The GCI Story, Rethinking The Development Paradigm

The GCI Story, Rethinking The Development Paradigm

The GCI Story, Rethinking the Development Paradigm: A concept note to the national body, Government College, Ibadan Old Boys Association by Folarin Gbadebo-Smith (1966)

In Greek mythology, “a phoenix” is a long lived bird that is cyclically regenerated or reborn. Often an emblem of reborn idealism’.
Phoenix arising.

One need not comment on the state of disrepair of GCI. I believe we all have fairly vivid images of what the school looks like today. Even at the best of times, the physical infrastructure of the school was less than adequate. The pride we felt in the school derived not from the superior infrastructure but from the excellent education we received under what we know today to be trying conditions.

I do not remember with any sense of nostalgia, the unhygienic and chronically inadequate water supply (a visit to the water tank was a study in aquatic ecosystems) to the school. The pit toilets, accessible only through snake infested walkways that caused one to lose the urge except under extreme pressure. Frankly, it is a miracle that we survived the experience, but survive, did we, in this pre-medieval environment and experience?

30 odd years have passed since I left and still the nightmares persist. Today, GCI reflects the state of all institutions owned and operated by the government in Nigeria. “Decrepit " is the term that comes to mind. Having said this, the spirit of old school burns strong amongst most of the old boys. Each time I read about a class set initiating a programme ‘to raise funds for a library or some such facility in the school’, I experience a mixture of pride and sadness. Pride in the willingness to give back and sadness in the futility of it all.

The outcomes of these noble, but misguided contributions are predictable. Even in the unlikely event that enough resources are deployed to initiate a facility/programme, what becomes of it in the long run? In other words, who deals with the maintenance and upkeep ten years hence? Picture an ultra modern sports facility, dormitory or library against the backdrop of squalour and decay in the rest of the school or for that matter an “ayo” state Governor annexing the land for multiple schools after our “goodwill investments” have gone in.

Such is the fog surrounding the thinking of the civil service establishment that any programme, however well intentioned, is at the risk of failure
even before it starts. The situation as it stands can be likened to an attempt to collect water using a cane basket. If the substructure or the foundation is flawed the superstructure (in this case our contributions in cash or kind from old boys) will always be unstable and/or unsustainable. However, we can all agree on one thing; that is GCI has the pedigree and potential to once again become the premiere institution in the southwest and indeed the nation.

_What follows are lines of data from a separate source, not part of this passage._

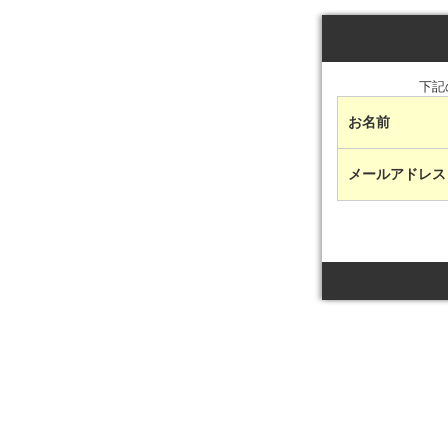
下記
お名前
メールアドレ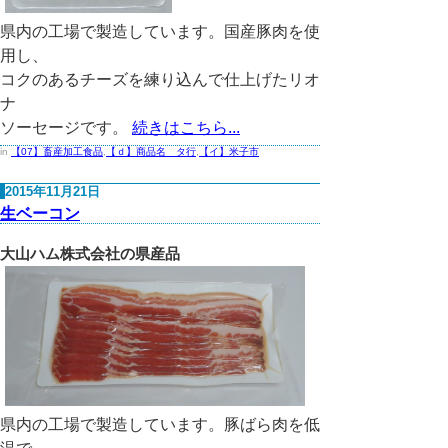
県内の工場で製造しています。国産豚肉を使
用し、
コクのあるチーズを練り込んで仕上げたリオ
ナ
ソーセージです。
続きはこちら...
in
【07】畜産加工食品
,
【ｄ】商品名 タ行
,
【イ】米子市
2015年11月21日
生ベーコン
大山ハム株式会社の県産品
県内の工場で製造しています。豚ばら肉を低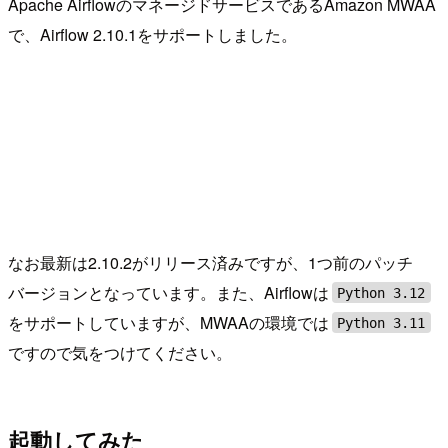
Apache AirflowのマネージドサービスであるAmazon MWAA
で、Airflow 2.10.1をサポートしました。
なお最新は2.10.2がリリース済みですが、1つ前のパッチ
バージョンとなっています。また、Airflowは
Python 3.12
をサポートしていますが、MWAAの環境では
Python 3.11
ですので気をつけてください。
起動してみた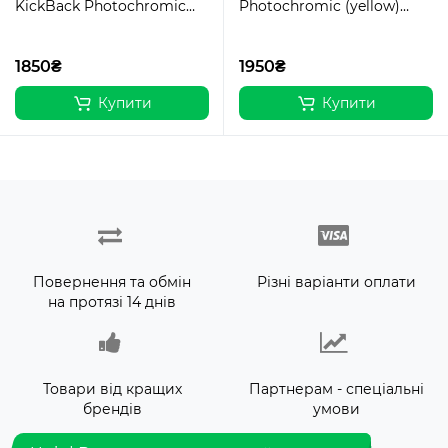
KickBack Photochromic
Photochromic (yellow)
(G-Tech™ blue) Anti Fog,
фотохромні жовті ***
фотохромні дзеркальні
сині
1850₴
1950₴
Купити
Купити
Повернення та обмін
Різні варіанти оплати
на протязі 14 днів
Товари від кращих
Партнерам - спеціальні
брендів
умови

All that is required and critical to the success of the vision of restoring GCI’s pride of place is the right strategic approach. The goodwill and
resources are taken as given. We know what needs be done the question is how to go about it.

GCI was originally conceived as what in today’s terms is a leadership academy. An institution whose mandate was to develop and prepare young boys to hold positions of responsibility in the professions, academia and the civil service; role models for society. GCI has in fact done an admirable job of fulfilling this dream of the colonial establishment. She has over the years produced many eminent citizens, outstanding scholars and civil servants who have reached the pinnacle of public service and occasionally the odd businessmen of note. That is a story many old boys can readily relate to. It was a vision that had merit till the 1980s. Thereafter a new picture emerged.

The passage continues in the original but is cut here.